Quant à la lucidité, elle est fortement tributaire de la quantité d’alcool absorbée. S’il est facile aux braves gens de reprocher aux SDF leur abus de vin de divers pays de la communauté européenne, il est plus rare que ces bonnes âmes comprennent que c’est aussi une condition de la survie... Pas question de nier les dégâts qu’il entraîne en cas d’abus, mais il est impossible d’en taire l’utilité. Essayez donc de passer une nuit dehors sans avoir mangé auparavant. Avant longtemps, tu seras frigorifié, secoué de tremblements incoercibles, obsédé par l’idée d’avaler quelque chose. Un morceau de pain?
Moins facile à transporter qu’un kil de rouquin [= un litre de vin rouge]. Et ça ne procure aucune sensation de chaleur. Le coup de rouge réchauffe le coeur. Illusion physiologique peut-être, mais salue taire réalité immédiate. Avant la fin de la nuit, tu seras suffisamment embrumé pour oublier tous les malheurs du monde, voire les tiens. Rien que pour ça, l’alcool est irremplaçable... Quant à la drogue, elle est rare dans l’exclusion. Beaucoup trop chère, mon fils... Notre société étant ce qu’elle est, même le clodo doit avoir du pognon...
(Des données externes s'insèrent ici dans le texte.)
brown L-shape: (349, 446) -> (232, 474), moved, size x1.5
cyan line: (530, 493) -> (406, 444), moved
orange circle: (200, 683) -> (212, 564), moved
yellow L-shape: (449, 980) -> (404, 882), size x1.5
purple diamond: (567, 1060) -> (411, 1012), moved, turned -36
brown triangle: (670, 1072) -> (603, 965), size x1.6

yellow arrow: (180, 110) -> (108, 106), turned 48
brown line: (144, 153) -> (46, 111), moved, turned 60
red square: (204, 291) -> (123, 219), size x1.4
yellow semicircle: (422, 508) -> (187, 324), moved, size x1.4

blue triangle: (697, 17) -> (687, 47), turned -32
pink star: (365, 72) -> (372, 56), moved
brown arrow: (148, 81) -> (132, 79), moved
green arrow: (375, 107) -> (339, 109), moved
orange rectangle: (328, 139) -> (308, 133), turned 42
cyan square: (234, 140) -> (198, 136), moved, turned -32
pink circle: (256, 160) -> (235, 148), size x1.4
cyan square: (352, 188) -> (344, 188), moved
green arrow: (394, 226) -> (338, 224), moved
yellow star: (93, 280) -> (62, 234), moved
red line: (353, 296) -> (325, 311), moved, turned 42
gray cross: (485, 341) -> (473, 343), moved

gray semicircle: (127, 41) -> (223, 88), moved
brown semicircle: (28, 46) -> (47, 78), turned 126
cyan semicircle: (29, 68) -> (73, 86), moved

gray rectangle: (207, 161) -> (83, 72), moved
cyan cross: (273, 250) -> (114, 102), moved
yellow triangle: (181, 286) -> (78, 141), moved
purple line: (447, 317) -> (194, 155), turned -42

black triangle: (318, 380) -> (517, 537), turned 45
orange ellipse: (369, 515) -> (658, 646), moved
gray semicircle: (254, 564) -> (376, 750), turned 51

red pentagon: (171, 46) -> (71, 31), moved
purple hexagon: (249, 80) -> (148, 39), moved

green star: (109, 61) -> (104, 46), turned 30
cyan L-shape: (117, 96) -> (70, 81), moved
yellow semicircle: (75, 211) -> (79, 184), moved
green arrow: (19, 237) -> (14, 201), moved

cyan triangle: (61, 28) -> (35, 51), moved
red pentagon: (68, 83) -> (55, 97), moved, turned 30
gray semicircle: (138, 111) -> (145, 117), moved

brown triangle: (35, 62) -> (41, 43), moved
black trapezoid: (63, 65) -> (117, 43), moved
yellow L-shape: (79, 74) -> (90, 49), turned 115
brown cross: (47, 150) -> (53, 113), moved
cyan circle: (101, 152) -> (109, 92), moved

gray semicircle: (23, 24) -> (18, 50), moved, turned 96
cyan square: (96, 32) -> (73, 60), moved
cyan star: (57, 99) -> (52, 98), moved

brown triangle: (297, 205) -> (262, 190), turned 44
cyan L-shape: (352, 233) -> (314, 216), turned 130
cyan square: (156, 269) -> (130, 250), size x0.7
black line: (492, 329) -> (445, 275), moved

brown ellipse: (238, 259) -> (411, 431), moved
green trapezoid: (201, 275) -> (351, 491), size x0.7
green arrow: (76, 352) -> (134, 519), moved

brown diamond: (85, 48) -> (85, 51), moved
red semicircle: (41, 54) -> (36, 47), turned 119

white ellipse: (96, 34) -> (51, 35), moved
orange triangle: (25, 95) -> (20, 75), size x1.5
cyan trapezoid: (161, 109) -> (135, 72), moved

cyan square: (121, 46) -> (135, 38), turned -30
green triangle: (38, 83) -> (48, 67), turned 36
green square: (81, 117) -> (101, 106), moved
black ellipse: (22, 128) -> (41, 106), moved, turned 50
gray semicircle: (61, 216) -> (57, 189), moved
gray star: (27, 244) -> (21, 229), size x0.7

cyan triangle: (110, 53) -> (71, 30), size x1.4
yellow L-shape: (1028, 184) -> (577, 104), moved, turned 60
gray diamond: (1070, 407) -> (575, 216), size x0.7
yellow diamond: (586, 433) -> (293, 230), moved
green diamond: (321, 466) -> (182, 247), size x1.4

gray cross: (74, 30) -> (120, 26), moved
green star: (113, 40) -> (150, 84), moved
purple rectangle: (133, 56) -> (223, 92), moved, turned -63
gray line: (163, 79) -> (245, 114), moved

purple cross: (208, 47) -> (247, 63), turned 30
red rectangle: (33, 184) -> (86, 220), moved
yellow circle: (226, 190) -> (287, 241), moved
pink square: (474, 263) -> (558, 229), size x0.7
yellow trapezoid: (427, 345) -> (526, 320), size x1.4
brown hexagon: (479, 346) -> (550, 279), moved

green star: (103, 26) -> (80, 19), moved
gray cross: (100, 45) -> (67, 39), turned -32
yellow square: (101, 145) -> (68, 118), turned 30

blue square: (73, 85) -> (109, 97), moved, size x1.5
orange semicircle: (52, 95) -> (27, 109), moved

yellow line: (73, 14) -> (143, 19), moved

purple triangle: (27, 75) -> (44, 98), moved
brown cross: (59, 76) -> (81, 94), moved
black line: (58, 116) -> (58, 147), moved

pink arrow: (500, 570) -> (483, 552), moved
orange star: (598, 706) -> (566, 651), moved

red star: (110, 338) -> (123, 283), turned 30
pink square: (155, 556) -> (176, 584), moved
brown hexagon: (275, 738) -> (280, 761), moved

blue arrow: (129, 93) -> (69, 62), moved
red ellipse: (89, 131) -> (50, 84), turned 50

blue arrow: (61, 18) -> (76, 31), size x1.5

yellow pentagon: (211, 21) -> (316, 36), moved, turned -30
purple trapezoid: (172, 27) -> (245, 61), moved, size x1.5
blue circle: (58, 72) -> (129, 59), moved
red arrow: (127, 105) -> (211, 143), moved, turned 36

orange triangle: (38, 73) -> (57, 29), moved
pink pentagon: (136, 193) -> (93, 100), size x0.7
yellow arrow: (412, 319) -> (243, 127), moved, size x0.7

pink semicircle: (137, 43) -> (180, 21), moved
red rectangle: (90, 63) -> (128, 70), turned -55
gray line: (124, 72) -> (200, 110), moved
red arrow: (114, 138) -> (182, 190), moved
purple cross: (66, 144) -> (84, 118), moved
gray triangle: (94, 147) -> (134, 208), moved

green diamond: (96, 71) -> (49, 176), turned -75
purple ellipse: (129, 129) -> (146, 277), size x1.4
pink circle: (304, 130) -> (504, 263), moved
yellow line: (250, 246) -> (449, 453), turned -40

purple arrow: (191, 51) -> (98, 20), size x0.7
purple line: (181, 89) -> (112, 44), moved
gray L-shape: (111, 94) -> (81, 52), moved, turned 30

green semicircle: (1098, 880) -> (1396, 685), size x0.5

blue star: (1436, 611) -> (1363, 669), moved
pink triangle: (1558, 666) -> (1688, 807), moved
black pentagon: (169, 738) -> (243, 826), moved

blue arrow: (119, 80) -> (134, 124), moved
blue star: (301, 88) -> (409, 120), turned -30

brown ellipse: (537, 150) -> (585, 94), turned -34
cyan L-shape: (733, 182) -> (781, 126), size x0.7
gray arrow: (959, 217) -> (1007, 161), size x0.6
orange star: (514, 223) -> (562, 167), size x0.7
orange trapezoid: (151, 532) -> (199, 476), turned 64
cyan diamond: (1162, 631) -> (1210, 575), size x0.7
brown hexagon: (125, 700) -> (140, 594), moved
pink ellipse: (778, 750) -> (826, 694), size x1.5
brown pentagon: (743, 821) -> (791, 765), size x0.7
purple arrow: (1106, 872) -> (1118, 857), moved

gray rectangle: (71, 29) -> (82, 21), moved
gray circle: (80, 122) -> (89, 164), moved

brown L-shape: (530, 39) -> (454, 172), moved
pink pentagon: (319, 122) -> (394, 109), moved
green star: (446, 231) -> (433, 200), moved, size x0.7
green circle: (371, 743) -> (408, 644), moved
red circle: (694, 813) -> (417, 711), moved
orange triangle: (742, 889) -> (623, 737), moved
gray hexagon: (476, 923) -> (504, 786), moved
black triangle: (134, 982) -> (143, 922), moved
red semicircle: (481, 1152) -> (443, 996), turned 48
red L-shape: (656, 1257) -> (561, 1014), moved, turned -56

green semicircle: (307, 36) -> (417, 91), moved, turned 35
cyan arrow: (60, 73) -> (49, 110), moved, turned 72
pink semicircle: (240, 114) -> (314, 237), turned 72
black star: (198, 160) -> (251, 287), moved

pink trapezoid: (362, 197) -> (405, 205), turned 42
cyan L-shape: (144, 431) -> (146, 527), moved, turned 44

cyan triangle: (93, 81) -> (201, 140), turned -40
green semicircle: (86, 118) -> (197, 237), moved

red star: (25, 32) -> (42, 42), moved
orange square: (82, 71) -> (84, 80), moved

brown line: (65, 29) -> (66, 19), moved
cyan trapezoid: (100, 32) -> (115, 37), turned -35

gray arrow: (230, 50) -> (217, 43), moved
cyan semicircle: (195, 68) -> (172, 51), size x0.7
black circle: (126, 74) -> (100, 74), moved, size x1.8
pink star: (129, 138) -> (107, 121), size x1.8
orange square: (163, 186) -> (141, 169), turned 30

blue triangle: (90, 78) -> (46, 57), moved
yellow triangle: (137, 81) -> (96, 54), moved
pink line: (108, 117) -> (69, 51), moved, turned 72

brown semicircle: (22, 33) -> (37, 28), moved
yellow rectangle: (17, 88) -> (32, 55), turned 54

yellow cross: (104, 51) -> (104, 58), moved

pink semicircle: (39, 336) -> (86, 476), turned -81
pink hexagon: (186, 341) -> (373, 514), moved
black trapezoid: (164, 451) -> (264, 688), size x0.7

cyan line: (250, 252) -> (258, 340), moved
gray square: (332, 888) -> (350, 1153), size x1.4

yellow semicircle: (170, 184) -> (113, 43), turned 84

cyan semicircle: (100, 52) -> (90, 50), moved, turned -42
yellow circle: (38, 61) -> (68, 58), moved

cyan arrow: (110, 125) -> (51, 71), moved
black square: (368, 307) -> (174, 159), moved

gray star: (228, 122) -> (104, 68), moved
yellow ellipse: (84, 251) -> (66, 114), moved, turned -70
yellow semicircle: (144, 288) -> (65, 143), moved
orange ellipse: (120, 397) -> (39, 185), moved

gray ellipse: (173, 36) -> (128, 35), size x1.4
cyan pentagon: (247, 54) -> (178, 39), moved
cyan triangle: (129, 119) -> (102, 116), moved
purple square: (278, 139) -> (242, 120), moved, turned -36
Heureusement pour toi, Michel Rocard a inventé… le RMI... Il suffit ainsi [mais bonjour la galère de démarches à n’en plus finir, expliquera Jyles ensuite...] de te faire connaître en tant que SDF pour te voir attribuer une rente mensuelle de 380€. Le Français moyen est persuadé qu’une telle somme ne permet pas de vivre décemment. Le SDF nouveau aussi. Et pourtant... Qu’est-ce que tu as à payer ? Tu manges gratos. Le Secours populaire ou catho te filent des fringues régulièrement, les Boutiques solidarité te permettent de te laver, linge compris, pour pas un rond, café offert en sus. Jusqu’au tabac que tu mégotes par terre... Et si le temps se gâte, tu n’as qu’à faire un tour jusqu à l’asile du coin... »

Humour compris (car il a la dure expérience des jours de « saint Rémy », à la remise du RMI, lequel permet à peine de tenir la bouche hors de l’eau), nous sommes plongés ainsi dans le quotidien de la rue tel que Jean-Yves l’a vécu, lui qui n’a que 40 ans. Pour ses vieux compagnons qui essuient leur manche au goulot, il témoigne de leurs galères et de leurs valeurs éphémères, celles de la grande Cassure. Fierté de celui qui s’est retrouvé à la rue mais ne veut pas être clodo, abonné à l’asile de nuit, est soulignée, puis ravalée. Ce ravalement, nous le savons, n’est pas le cas de tous et peut se payer ; c’est tout notre problème. L’ego risque de s’y « casser ».